Stored data Start Marker

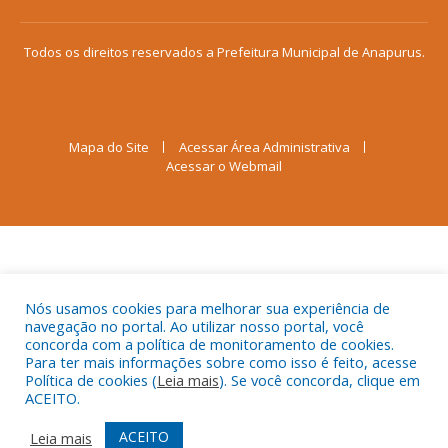
Todos os direitos reservados a Prefeitura Municipal de Anapurus.
Mapa do Site
Acessar Área Administrativa
Acessar o Webmail
Nós usamos cookies para melhorar sua experiência de
navegação no portal. Ao utilizar nosso portal, você
concorda com a política de monitoramento de cookies.
Para ter mais informações sobre como isso é feito, acesse
Política de cookies (
Leia mais
). Se você concorda, clique em
ACEITO.
ACEITO
Leia mais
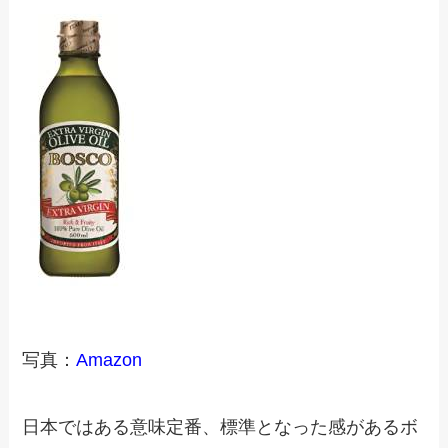
写真：
Amazon
日本ではある意味定番、標準となった感があるボ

Stored data End Marker

(Task goal):
Copy out every line of the listing that includes the string "Acessar".

(Answer space):
Acessar Área Administrativa
Acessar o Webmail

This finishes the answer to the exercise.